もう、テレビに映りたくて映りたくてしょうがないわけですよ。でも平日だから学校にも行かなきゃならない。急いで帰ってきて、なんとかカメラに映って……なんてこともありました(笑)。
――その頃はお住まいも東京ですよね。児童劇団に入ろうと思ったりは?
僕は、子役をやりたいと親父に話したことはあるんですよ。でも、母が芸能活動に大反対で。親父を見てて、リアルな現場を知ってるからこそ、子供にはまだやらせたくないと思ったんでしょうね。
僕も臆病だったので、それ以上はせっつくこともなく。沸々と「やりたいんだけどなぁ」という想いを、ずっと温めていったんですね。
――その想いを、18歳を機に実現しようと。
そうですね。そこで初めて、具体的に両親に話をしました。でもその時の親父は……「なんだ、役者をやりたかったのか」という感じでね。僕にしたら「え? 今まで気がついてなかったの?」ですよ(笑)。

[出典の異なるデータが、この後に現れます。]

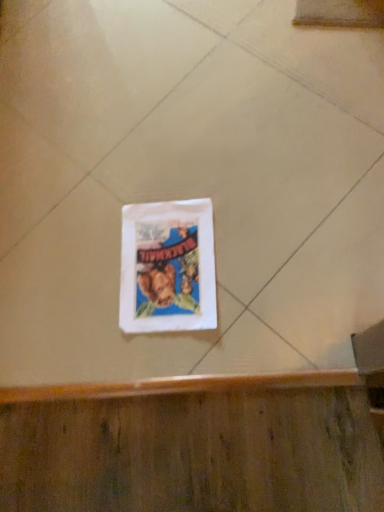 Where is `free space to the back side of white paper bag at center`? The image size is (384, 512). free space to the back side of white paper bag at center is located at coordinates (132, 180). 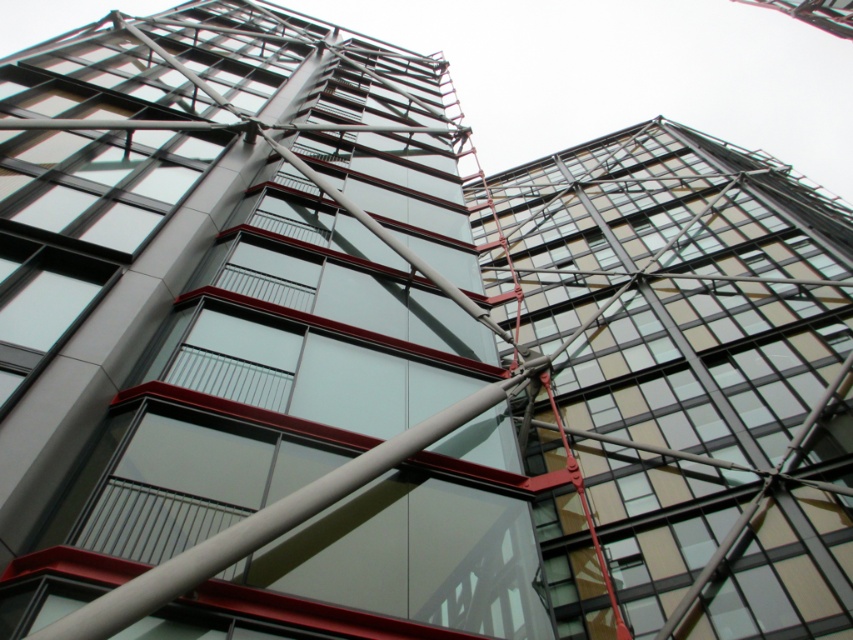 Question: Which object appears closest to the camera in this image?

Choices:
 (A) glassy steel tower at center
 (B) transparent glass building at upper right

Answer: (A)

Question: Is glassy steel tower at center positioned behind transparent glass building at upper right?

Choices:
 (A) yes
 (B) no

Answer: (B)

Question: Which point is farther from the camera taking this photo?

Choices:
 (A) pyautogui.click(x=561, y=529)
 (B) pyautogui.click(x=207, y=509)

Answer: (A)

Question: Which of the following is the farthest from the observer?

Choices:
 (A) (706, 374)
 (B) (55, 253)

Answer: (A)

Question: Observing the image, what is the correct spatial positioning of glassy steel tower at center in reference to transparent glass building at upper right?

Choices:
 (A) left
 (B) right

Answer: (A)

Question: Can you confirm if glassy steel tower at center is positioned to the left of transparent glass building at upper right?

Choices:
 (A) no
 (B) yes

Answer: (B) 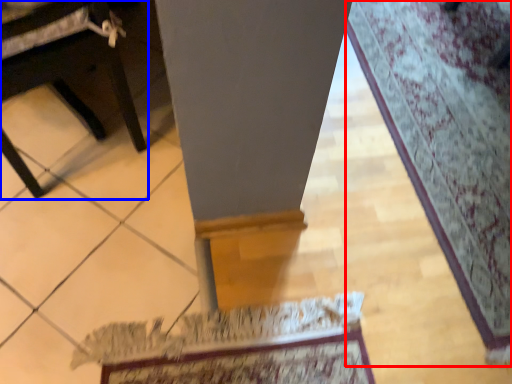 Question: Among these objects, which one is nearest to the camera, mat (highlighted by a red box) or furniture (highlighted by a blue box)?

Choices:
 (A) mat
 (B) furniture

Answer: (B) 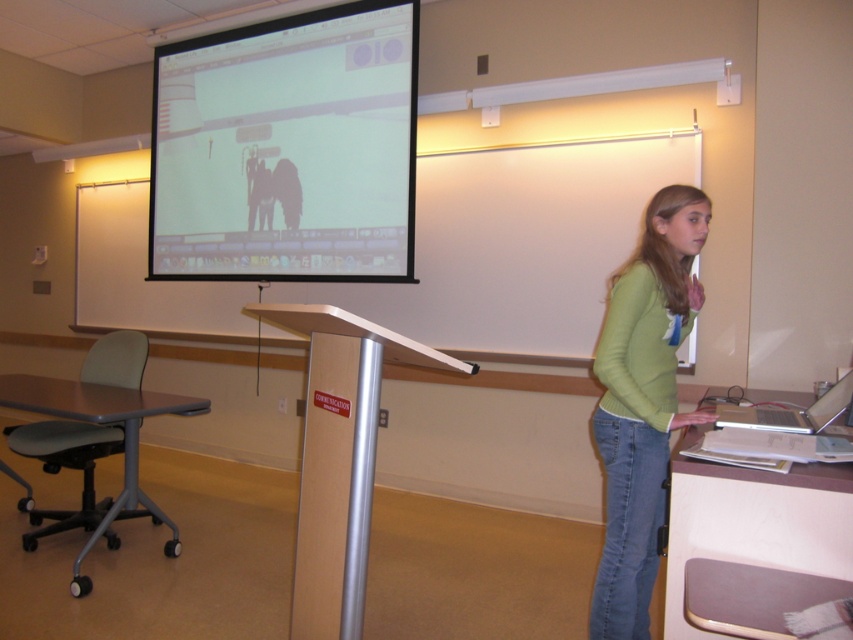 Does light brown wooden table at lower right appear over light brown laminate table at lower left?

Correct, light brown wooden table at lower right is located above light brown laminate table at lower left.

This screenshot has width=853, height=640. I want to click on light brown wooden table at lower right, so click(x=750, y=536).

Between white matte projection screen at upper center and silver metallic laptop at right, which one appears on the right side from the viewer's perspective?

From the viewer's perspective, silver metallic laptop at right appears more on the right side.

What do you see at coordinates (287, 148) in the screenshot? I see `white matte projection screen at upper center` at bounding box center [287, 148].

Locate an element on the screen. The image size is (853, 640). white matte projection screen at upper center is located at coordinates coord(287,148).

Can you confirm if green matte shirt at center is smaller than light brown laminate table at lower left?

Indeed, green matte shirt at center has a smaller size compared to light brown laminate table at lower left.

Measure the distance from green matte shirt at center to light brown laminate table at lower left.

green matte shirt at center and light brown laminate table at lower left are 1.96 meters apart from each other.

Locate an element on the screen. The width and height of the screenshot is (853, 640). green matte shirt at center is located at coordinates (642, 401). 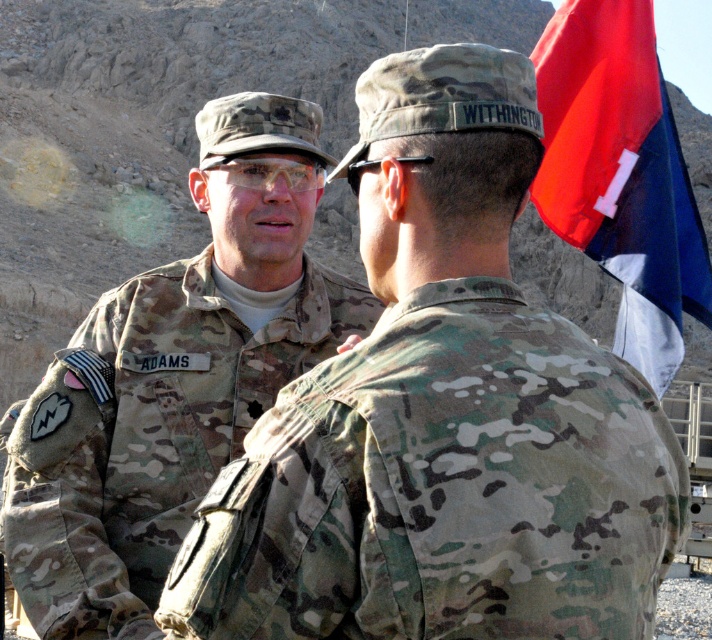 Question: Among these objects, which one is nearest to the camera?

Choices:
 (A) camouflage uniform at left
 (B) red fabric flag at upper right
 (C) camouflage fabric uniform at left

Answer: (A)

Question: Does camouflage uniform at left come in front of red fabric flag at upper right?

Choices:
 (A) no
 (B) yes

Answer: (B)

Question: Does camouflage uniform at left have a greater width compared to camouflage fabric uniform at left?

Choices:
 (A) yes
 (B) no

Answer: (A)

Question: Among these points, which one is farthest from the camera?

Choices:
 (A) (585, 202)
 (B) (117, 428)

Answer: (A)

Question: Which point appears closest to the camera in this image?

Choices:
 (A) (150, 547)
 (B) (654, 250)
 (C) (382, 250)

Answer: (C)

Question: From the image, what is the correct spatial relationship of camouflage uniform at left in relation to red fabric flag at upper right?

Choices:
 (A) left
 (B) right

Answer: (A) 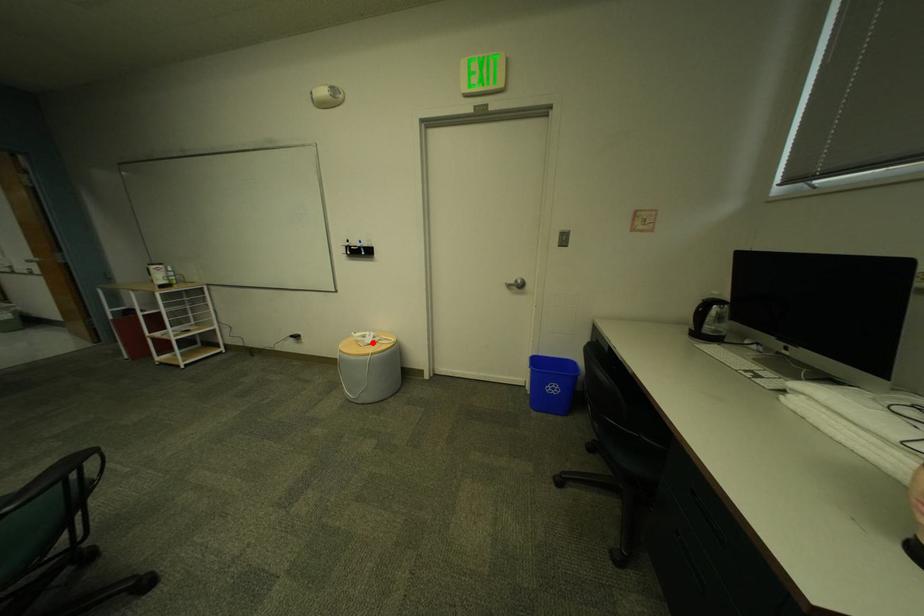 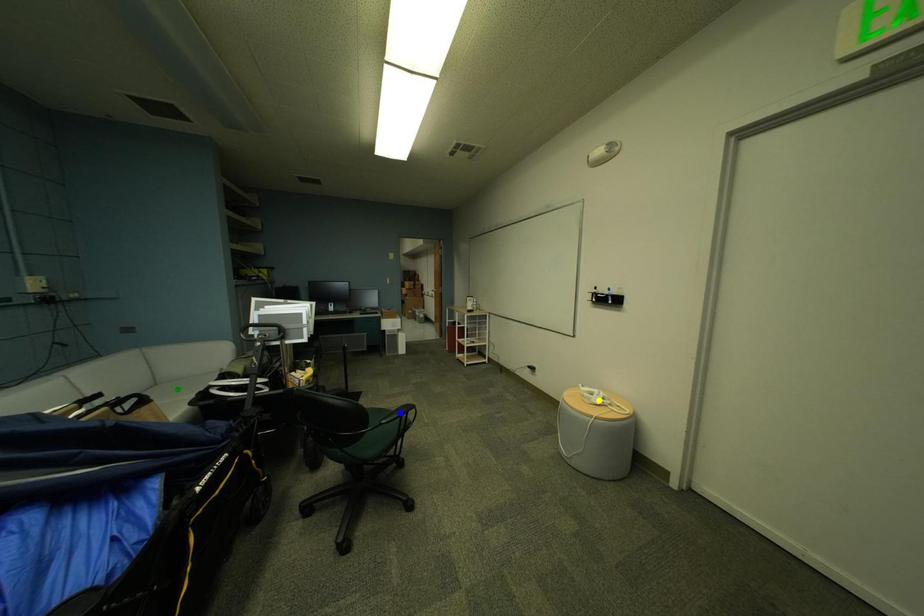 Question: I am providing you with two images of the same scene from different viewpoints. A red point is marked on the first image. You are given multiple points on the second image. Which spot in image 2 lines up with the point in image 1?

Choices:
 (A) blue point
 (B) yellow point
 (C) green point

Answer: (B) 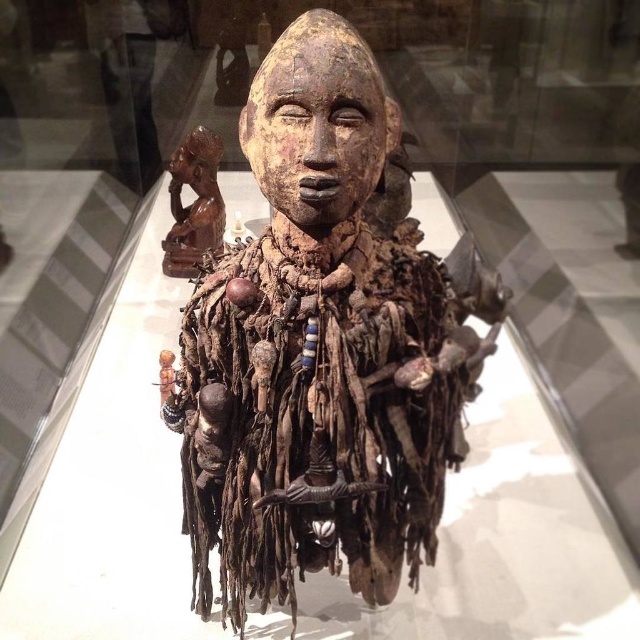 Question: Can you confirm if wooden figure at center is positioned above matte brown wooden head at upper left?

Choices:
 (A) no
 (B) yes

Answer: (A)

Question: In this image, where is wooden figure at center located relative to matte brown wooden head at upper left?

Choices:
 (A) above
 (B) below

Answer: (B)

Question: Which point is closer to the camera?

Choices:
 (A) wooden figure at center
 (B) matte brown wooden head at upper left
 (C) wooden carved head at center
 (D) brown wooden figurine at upper left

子供の頃からさんざん、紙芝居を作って演じて見せたり、ビデオで人形を撮影してアフレコした映像を見せたり、脚本を書いて近所の子供を集めたお芝居をやって見せたり……そんな遊びをたくさんしてたんですけどね(笑)。たぶん、そんな僕に気づいてたとは思うんですが、気づかないフリをしてたんでしょう。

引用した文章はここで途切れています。